§ **Assigned task**: Set down each record below exactly as it stands. Pictures are not part of the copy.

== Source records ==

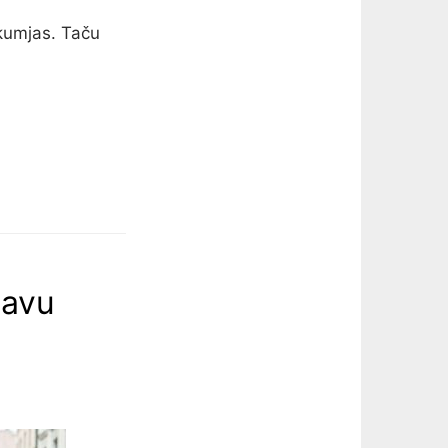
kumjas. Taču
tavu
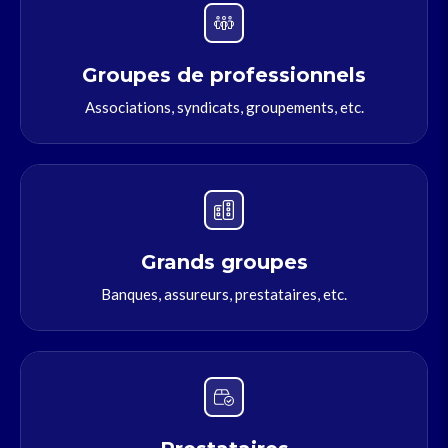
Groupes de professionnels
Associations, syndicats, groupements, etc.
Grands groupes
Banques, assureurs, prestataires, etc.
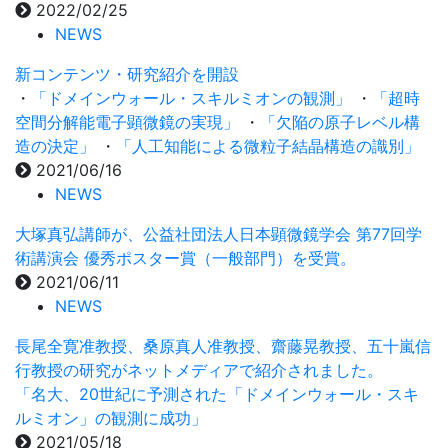
2022/02/25
NEWS
新コンテンツ・研究紹介を開設
・
「ドメインウォール・スキルミオンの観測」
・
「超時
空間分解能電子顕微鏡の実現」
・
「欠陥の原子レベル構
造の決定」
・
「人工知能による微粒子結晶構造の識別」
2021/06/16
NEWS
大塚真弘講師が、公益社団法人日本顕微鏡学会 第77回学
術講演会 優秀ポスター賞（一般部門）を受賞。
2021/06/11
NEWS
長尾全寛准教授、桑原真人准教授、齋藤晃教授、五十嵐信
行教授の研究がネットメディアで紹介されました。
「名大、20世紀に予測された「ドメインウォール・スキ
ルミオン」の観測に成功」
2021/05/18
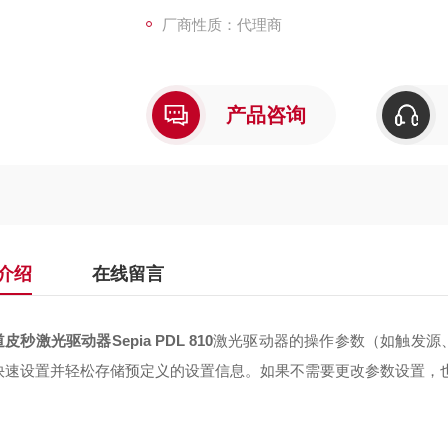
厂商性质：代理商
产品咨询
介绍
在线留言
皮秒激光驱动器Sepia PDL 810
激光驱动器的操作参数（如触发源
快速设置并轻松存储预定义的设置信息。如果不需要更改参数设置，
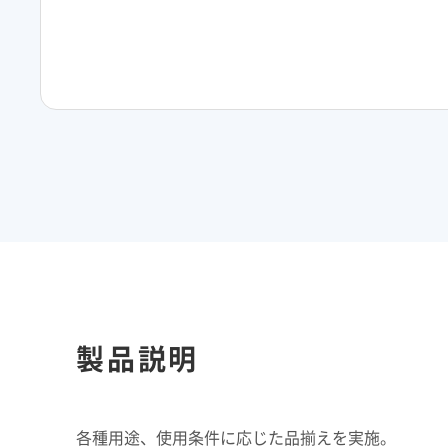
製品説明
各種用途、使用条件に応じた品揃えを実施。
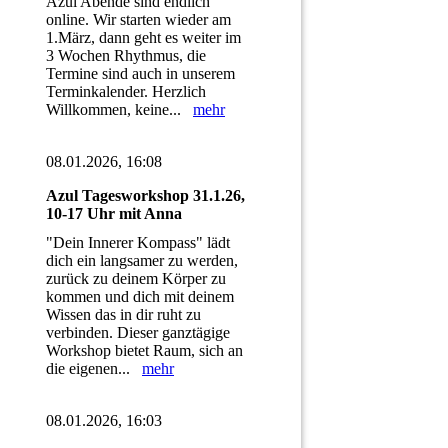
Azul Abende sind endlich
online. Wir starten wieder am
1.März, dann geht es weiter im
3 Wochen Rhythmus, die
Termine sind auch in unserem
Terminkalender. Herzlich
Willkommen, keine...
mehr
08.01.2026, 16:08
Azul Tagesworkshop 31.1.26,
10-17 Uhr mit Anna
"Dein Innerer Kompass" lädt
dich ein langsamer zu werden,
zurück zu deinem Körper zu
kommen und dich mit deinem
Wissen das in dir ruht zu
verbinden. Dieser ganztägige
Workshop bietet Raum, sich an
die eigenen...
mehr
08.01.2026, 16:03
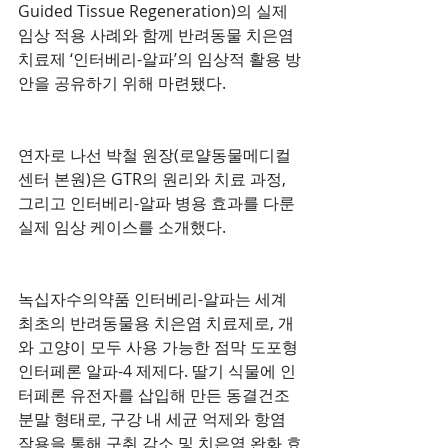
Guided Tissue Regeneration)의 실제 
임상 적용 사례와 함께 반려동물 치은염 
치료제 ‘인터베리-알파’의 임상적 활용 방
안을 공유하기 위해 마련됐다.
연자로 나선 박철 원장(로얄동물메디컬
센터 본원)은 GTR의 원리와 치료 과정, 
그리고 인터베리-알파 병용 효과를 다룬 
실제 임상 케이스를 소개했다.
녹십자수의약품 인터베리-알파는 세계 
최초의 반려동물용 치은염 치료제로, 개
와 고양이 모두 사용 가능한 점막 도포형 
인터페론 알파-4 제제다. 딸기 식물에 인
터페론 유전자를 삽입해 만든 동결건조 
분말 형태로, 구강 내 세균 억제와 항염 
작용을 통해 구취 감소 및 치은염 완화 효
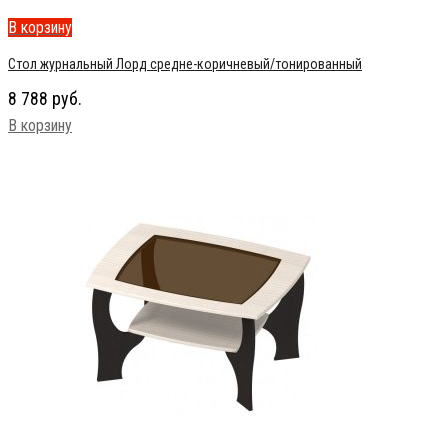
В корзину
Стол журнальный Лорд средне-коричневый/тонированный
8 788
руб.
В корзину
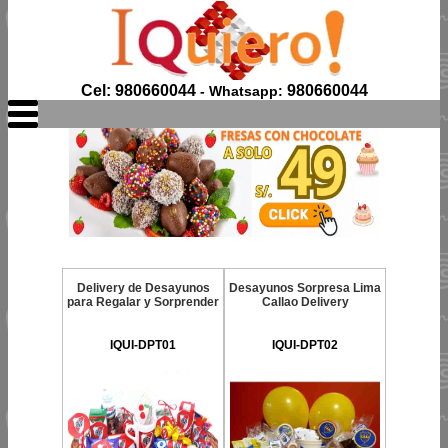
Cel: 980660044
980660044
- Whatsapp:
Delivery de Desayunos
Desayunos Sorpresa Lima
para Regalar y Sorprender
Callao Delivery
IQUI-DPT01
IQUI-DPT02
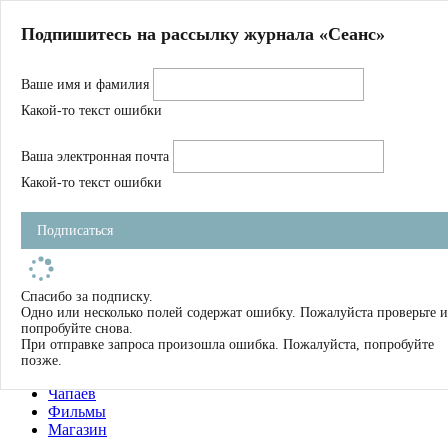
Главная
Подпишитесь на рассылку журнала «Сеанс»
О нас
Авторы
Ваше имя и фамилия
Магазин
Журнал
Какой-то текст ошибки
Книги
Спецпроекты
Ваша электронная почта
Школа
Устав
Какой-то текст ошибки
Отчетность
Фильмы
Подписаться
Имена
Тэги
искать
Спасибо за подписку.
Одно или несколько полей содержат ошибку. Пожалуйста проверьте и
О нас
попробуйте снова.
Журнал
При отправке запроса произошла ошибка. Пожалуйста, попробуйте
Книги
позже.
Школа
Чапаев
Фильмы
Магазин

===

§ **Task response**:
kumjas. Taču
tavu
Groupes de professionnels
Associations, syndicats, groupements, etc.
Grands groupes
Banques, assureurs, prestataires, etc.
2022/02/25
NEWS
新コンテンツ・研究紹介を開設
・
「ドメインウォール・スキルミオンの観測」
・
「超時
空間分解能電子顕微鏡の実現」
・
「欠陥の原子レベル構
造の決定」
・
「人工知能による微粒子結晶構造の識別」
2021/06/16
NEWS
大塚真弘講師が、公益社団法人日本顕微鏡学会 第77回学
術講演会 優秀ポスター賞（一般部門）を受賞。
2021/06/11
NEWS
長尾全寛准教授、桑原真人准教授、齋藤晃教授、五十嵐信
行教授の研究がネットメディアで紹介されました。
「名大、20世紀に予測された「ドメインウォール・スキ
ルミオン」の観測に成功」
2021/05/18
厂商性质：代理商
产品咨询
介绍
在线留言
皮秒激光驱动器Sepia PDL 810
激光驱动器的操作参数（如触发源
快速设置并轻松存储预定义的设置信息。如果不需要更改参数设置，
製品説明
各種用途、使用条件に応じた品揃えを実施。
Azul Abende sind endlich
online. Wir starten wieder am
1.März, dann geht es weiter im
3 Wochen Rhythmus, die
Termine sind auch in unserem
Terminkalender. Herzlich
Willkommen, keine...
mehr
08.01.2026, 16:08
Azul Tagesworkshop 31.1.26,
10-17 Uhr mit Anna
"Dein Innerer Kompass" lädt
dich ein langsamer zu werden,
zurück zu deinem Körper zu
kommen und dich mit deinem
Wissen das in dir ruht zu
verbinden. Dieser ganztägige
Workshop bietet Raum, sich an
die eigenen...
mehr
08.01.2026, 16:03
Guided Tissue Regeneration)의 실제 
임상 적용 사례와 함께 반려동물 치은염 
치료제 ‘인터베리-알파’의 임상적 활용 방
안을 공유하기 위해 마련됐다.
연자로 나선 박철 원장(로얄동물메디컬
센터 본원)은 GTR의 원리와 치료 과정, 
그리고 인터베리-알파 병용 효과를 다룬 
실제 임상 케이스를 소개했다.
녹십자수의약품 인터베리-알파는 세계 
최초의 반려동물용 치은염 치료제로, 개
와 고양이 모두 사용 가능한 점막 도포형 
인터페론 알파-4 제제다. 딸기 식물에 인
터페론 유전자를 삽입해 만든 동결건조 
분말 형태로, 구강 내 세균 억제와 항염 
작용을 통해 구취 감소 및 치은염 완화 효
В корзину
Стол журнальный Лорд средне-коричневый/тонированный
8 788
руб.
В корзину
Cel: 980660044
980660044
- Whatsapp:
Delivery de Desayunos
Desayunos Sorpresa Lima
para Regalar y Sorprender
Callao Delivery
IQUI-DPT01
IQUI-DPT02
Главная
Подпишитесь на рассылку журнала «Сеанс»
О нас
Авторы
Ваше имя и фамилия
Магазин
Журнал
Какой-то текст ошибки
Книги
Спецпроекты
Ваша электронная почта
Школа
Устав
Какой-то текст ошибки
Отчетность
Фильмы
Подписаться
Имена
Тэги
искать
Спасибо за подписку.
Одно или несколько полей содержат ошибку. Пожалуйста проверьте и
О нас
попробуйте снова.
Журнал
При отправке запроса произошла ошибка. Пожалуйста, попробуйте
Книги
позже.
Школа
Чапаев
Фильмы
Магазин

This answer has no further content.